Our dental clinic, iconic clubhouse and the city library are all part of our legacy.

A Century of Service and Sisterhood

We are all threads in an invisible tapestry. If we wish to serve the past, we must provide for the future. By restoring and preserving our heritage, we are performing a service for the generations to come. The Coral Gables Woman’s Club members, with pride and dignity appeal for the generous support of caring individuals in our efforts to restore and preserve one of the few remaining historic landmarks in the City of Coral Gables. Unless we receive the assistance that is imperative for success, our “Work of Art” will be lost. The CGWC has maintained the building since we received the keys on January 9, 1937.

For more than a century, the Coral Gables Woman’s Club and the city of Coral Gables have been inextricably linked. In 1923, as developer George Merrick sold lots for the new city he envisioned, 49 women from the Coral Gables Congregational Church began organizing a social and philanthropic organization dedicated to community well-being. By the time Coral Gables incorporated on April 29, 1925, the women’s club had affiliated with the Florida General Federation of Women’s Clubs and counted more than $300 in its treasury and 83 members. Merrick’s wife Eunice was a founding director.
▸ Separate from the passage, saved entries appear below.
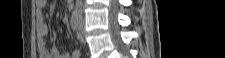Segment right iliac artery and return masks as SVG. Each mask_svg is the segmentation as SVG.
Instances as JSON below:
<instances>
[{
  "mask_svg": "<svg viewBox=\"0 0 225 58\" xmlns=\"http://www.w3.org/2000/svg\"><path fill=\"white\" fill-rule=\"evenodd\" d=\"M70 24H71V28L73 29V31H77L78 30V18H77V16H73L71 18Z\"/></svg>",
  "mask_w": 225,
  "mask_h": 58,
  "instance_id": "1",
  "label": "right iliac artery"
}]
</instances>
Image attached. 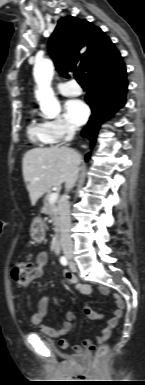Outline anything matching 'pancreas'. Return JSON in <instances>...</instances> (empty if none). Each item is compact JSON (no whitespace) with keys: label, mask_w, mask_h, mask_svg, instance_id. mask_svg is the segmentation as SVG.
<instances>
[{"label":"pancreas","mask_w":145,"mask_h":385,"mask_svg":"<svg viewBox=\"0 0 145 385\" xmlns=\"http://www.w3.org/2000/svg\"><path fill=\"white\" fill-rule=\"evenodd\" d=\"M50 195H51V192H48L44 198L42 212L51 218L54 225L53 229L56 232V236H58V233H59L58 206L56 201L52 204L49 203Z\"/></svg>","instance_id":"1"}]
</instances>
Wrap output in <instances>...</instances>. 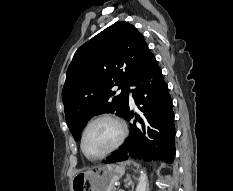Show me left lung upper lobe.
Wrapping results in <instances>:
<instances>
[{
    "label": "left lung upper lobe",
    "mask_w": 233,
    "mask_h": 191,
    "mask_svg": "<svg viewBox=\"0 0 233 191\" xmlns=\"http://www.w3.org/2000/svg\"><path fill=\"white\" fill-rule=\"evenodd\" d=\"M150 53L138 30L122 21L76 51L62 91L66 122L75 140L94 115L116 111L124 116L130 82ZM116 85L122 90L118 95L111 90Z\"/></svg>",
    "instance_id": "left-lung-upper-lobe-1"
}]
</instances>
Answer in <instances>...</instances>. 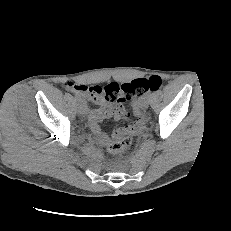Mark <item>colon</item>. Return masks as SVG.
Listing matches in <instances>:
<instances>
[{
  "instance_id": "1",
  "label": "colon",
  "mask_w": 231,
  "mask_h": 231,
  "mask_svg": "<svg viewBox=\"0 0 231 231\" xmlns=\"http://www.w3.org/2000/svg\"><path fill=\"white\" fill-rule=\"evenodd\" d=\"M163 85V80L157 75L149 78H138L122 85H112L109 87V95L116 100L120 97L129 100L135 96L142 95L148 90L158 91ZM132 144V136L125 134L116 139L107 146V150L111 154H119L128 149Z\"/></svg>"
}]
</instances>
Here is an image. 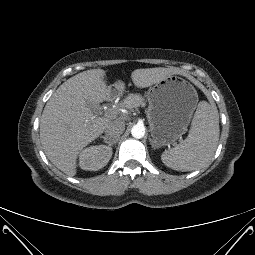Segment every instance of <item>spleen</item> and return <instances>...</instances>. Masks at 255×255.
Listing matches in <instances>:
<instances>
[{
  "mask_svg": "<svg viewBox=\"0 0 255 255\" xmlns=\"http://www.w3.org/2000/svg\"><path fill=\"white\" fill-rule=\"evenodd\" d=\"M219 114L215 104L201 101L195 111L187 138L161 155L162 162L177 171L205 167L219 141Z\"/></svg>",
  "mask_w": 255,
  "mask_h": 255,
  "instance_id": "3e777b00",
  "label": "spleen"
}]
</instances>
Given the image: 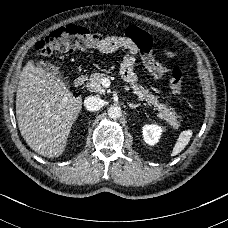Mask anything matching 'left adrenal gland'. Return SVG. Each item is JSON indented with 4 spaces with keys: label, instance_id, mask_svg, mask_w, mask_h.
Wrapping results in <instances>:
<instances>
[{
    "label": "left adrenal gland",
    "instance_id": "a2214340",
    "mask_svg": "<svg viewBox=\"0 0 228 228\" xmlns=\"http://www.w3.org/2000/svg\"><path fill=\"white\" fill-rule=\"evenodd\" d=\"M128 103H129L130 108H131L133 111H135V110L139 107V104H138V105H135V104L132 103V102H128Z\"/></svg>",
    "mask_w": 228,
    "mask_h": 228
}]
</instances>
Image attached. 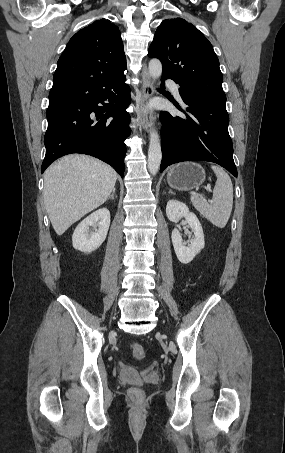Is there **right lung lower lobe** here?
<instances>
[{"label": "right lung lower lobe", "instance_id": "1", "mask_svg": "<svg viewBox=\"0 0 285 453\" xmlns=\"http://www.w3.org/2000/svg\"><path fill=\"white\" fill-rule=\"evenodd\" d=\"M125 80L124 74L95 80L82 77L53 80L46 113L48 128L42 173L57 158L82 153L110 164L123 177L124 140L130 134V117L126 112L130 89Z\"/></svg>", "mask_w": 285, "mask_h": 453}]
</instances>
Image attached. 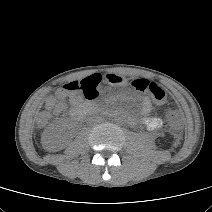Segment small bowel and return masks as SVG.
<instances>
[{
  "label": "small bowel",
  "mask_w": 212,
  "mask_h": 212,
  "mask_svg": "<svg viewBox=\"0 0 212 212\" xmlns=\"http://www.w3.org/2000/svg\"><path fill=\"white\" fill-rule=\"evenodd\" d=\"M65 94L59 92L56 96H51L47 98L45 102V107L47 110L52 111L55 115H59L67 110L68 104L64 101ZM81 102V98L77 95H71L69 97V103L71 105H76ZM151 111V104L148 100L143 102L142 112L144 115L149 114ZM143 123L150 130L158 129L162 126L163 121L160 117H149L143 118Z\"/></svg>",
  "instance_id": "1"
}]
</instances>
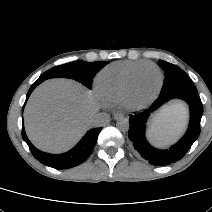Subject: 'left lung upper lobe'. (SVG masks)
<instances>
[{"instance_id": "1", "label": "left lung upper lobe", "mask_w": 212, "mask_h": 212, "mask_svg": "<svg viewBox=\"0 0 212 212\" xmlns=\"http://www.w3.org/2000/svg\"><path fill=\"white\" fill-rule=\"evenodd\" d=\"M159 64L165 71V82L160 95L179 91L198 93L193 81L179 67L163 60H159Z\"/></svg>"}]
</instances>
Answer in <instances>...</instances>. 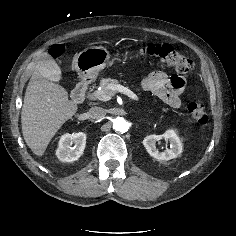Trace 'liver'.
Returning a JSON list of instances; mask_svg holds the SVG:
<instances>
[{
    "label": "liver",
    "mask_w": 236,
    "mask_h": 236,
    "mask_svg": "<svg viewBox=\"0 0 236 236\" xmlns=\"http://www.w3.org/2000/svg\"><path fill=\"white\" fill-rule=\"evenodd\" d=\"M47 68L38 62L28 83L21 125L24 140L32 152L42 156L56 132L70 118L78 106L68 99V92L53 83Z\"/></svg>",
    "instance_id": "obj_1"
}]
</instances>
In 1927, club members organized the city’s first lending library in what is now the city’s Douglas Entrance and, at George Merrick’s invitation, held their meetings at the Country Club of Coral Gables. The fledgling library consisted of 300 books donated by authors who answered the call to provide copies. Other donations included 100 volumes from the private collection of renowned statesman William Jennings Bryan.

In 1929, the club created a junior department, which formally become the Coral Gables Junior Woman’s Club in 1936. By then, the junior women had inaugurated Cabaret, a choreographed show in which members not only performed song and dance routines but built the sets and sewed the costumes.
The annual fundraisers, which continued for more than seven decades, were so successful that, in 1939, the juniors used the proceeds to establish a dental clinic for poor children in the office of the mayor of Coral Gables. Except for a two-year hiatus during World War II, the club has operated the Coral Gables Children’s Dental Clinic ever since, providing millions of dollars’ worth of life-enhancing dental care to thousands of children who otherwise might never see a dentist.

Club members also raised $10,000 toward the cost of their now-iconic coral rock clubhouse at 1001 and 1009 E. Ponce de Leon Boulevard. Built on four city-owned lots from oolitic limestone mined from a local quarry, the building was the first Depression-era Works Progress Administration project in the city of Coral Gables.